Collected data entries:
- - - - -

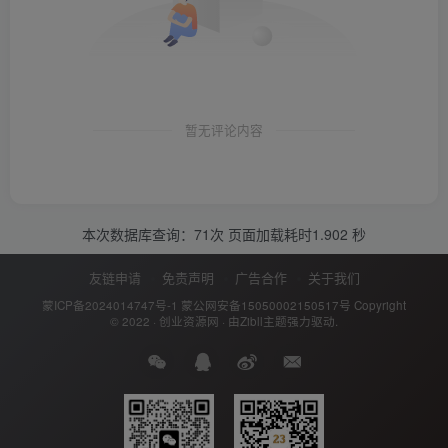
暂无评论内容
本次数据库查询：71次 页面加载耗时1.902 秒
友链申请
免责声明
广告合作
关于我们
蒙ICP备2024014747号-1
蒙公网安备15050002150517号
Copyright
© 2022 ·
创业资源网
· 由
Zibll主题
强力驱动.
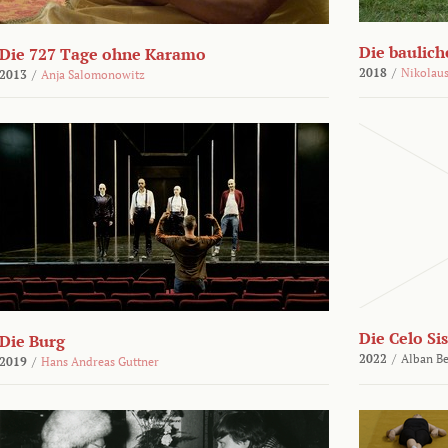
Die bauli
Die 727 Tage ohne Karamo
2018
/
Nikolaus
2013
/
Anja Salomonowitz
Die Celo Sis
Die Burg
2022
/
Alban Be
2019
/
Hans Andreas Guttner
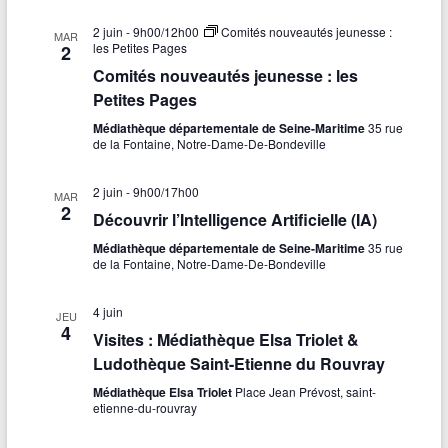
2 juin - 9h00
/
12h00
Comités nouveautés jeunesse :
MAR
les Petites Pages
2
Comités nouveautés jeunesse : les
Petites Pages
Médiathèque départementale de Seine-Maritime
35 rue
de la Fontaine, Notre-Dame-De-Bondeville
2 juin - 9h00
/
17h00
MAR
2
Découvrir l’Intelligence Artificielle (IA)
Médiathèque départementale de Seine-Maritime
35 rue
de la Fontaine, Notre-Dame-De-Bondeville
4 juin
JEU
4
Visites : Médiathèque Elsa Triolet &
Ludothèque Saint-Etienne du Rouvray
Médiathèque Elsa Triolet
Place Jean Prévost, saint-
etienne-du-rouvray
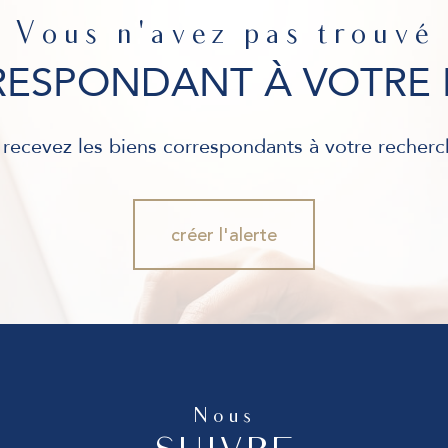
Vous n'avez pas trouvé
RRESPONDANT À VOTRE 
 recevez les biens correspondants à votre recherc
créer l'alerte
Nous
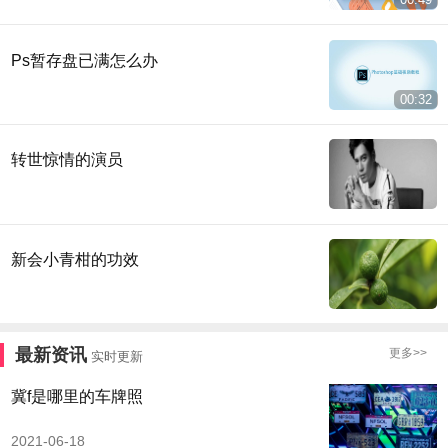
Ps暂存盘已满怎么办
00:32
转世惊情的演员
新会小青柑的功效
最新资讯
更多>>
实时更新
冀f是哪里的车牌照
2021-06-18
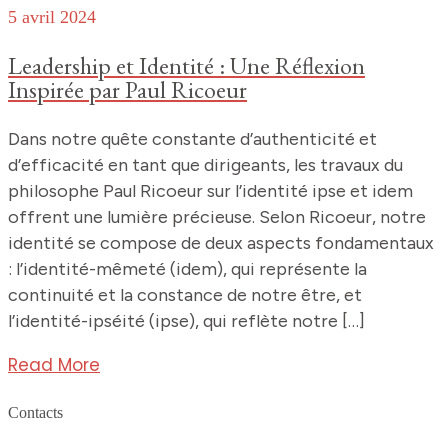
5 avril 2024
Leadership et Identité : Une Réflexion
Inspirée par Paul Ricoeur
Dans notre quête constante d’authenticité et
d’efficacité en tant que dirigeants, les travaux du
philosophe Paul Ricoeur sur l’identité ipse et idem
offrent une lumière précieuse. Selon Ricoeur, notre
identité se compose de deux aspects fondamentaux
: l’identité-mêmeté (idem), qui représente la
continuité et la constance de notre être, et
l’identité-ipséité (ipse), qui reflète notre […]
Read More
Contacts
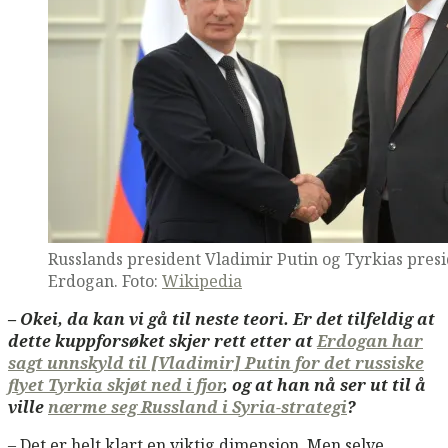
Russlands president Vladimir Putin og Tyrkias pres
Erdogan. Foto:
Wikipedia
– Okei, da kan vi gå til neste teori. Er det tilfeldig at
dette kuppforsøket skjer rett etter at
Erdogan har
sagt unnskyld til [Vladimir] Putin for det russiske
flyet Tyrkia skjøt ned i fjor
, og at han nå ser ut til å
ville
nærme seg Russland i Syria-strategi
?
– Det er helt klart en viktig dimensjon. Men selve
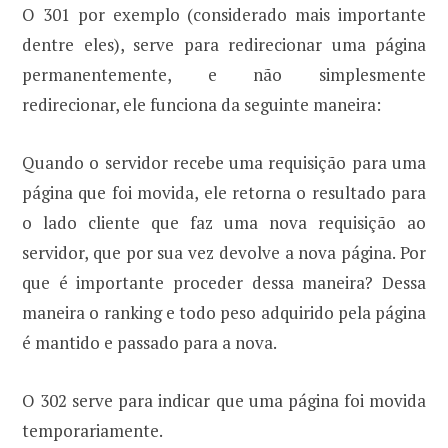
O 301 por exemplo (considerado mais importante
dentre eles), serve para redirecionar uma página
permanentemente, e não simplesmente
redirecionar, ele funciona da seguinte maneira:
Quando o servidor recebe uma requisição para uma
página que foi movida, ele retorna o resultado para
o lado cliente que faz uma nova requisição ao
servidor, que por sua vez devolve a nova página. Por
que é importante proceder dessa maneira? Dessa
maneira o ranking e todo peso adquirido pela página
é mantido e passado para a nova.
O 302 serve para indicar que uma página foi movida
temporariamente.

- - - - -

-- Work instruction --
In the records above, some lines hold the word "nouveautés"; copy each such line.

-- Solved exercise --
Comités nouveautés jeunesse :
Comités nouveautés jeunesse : les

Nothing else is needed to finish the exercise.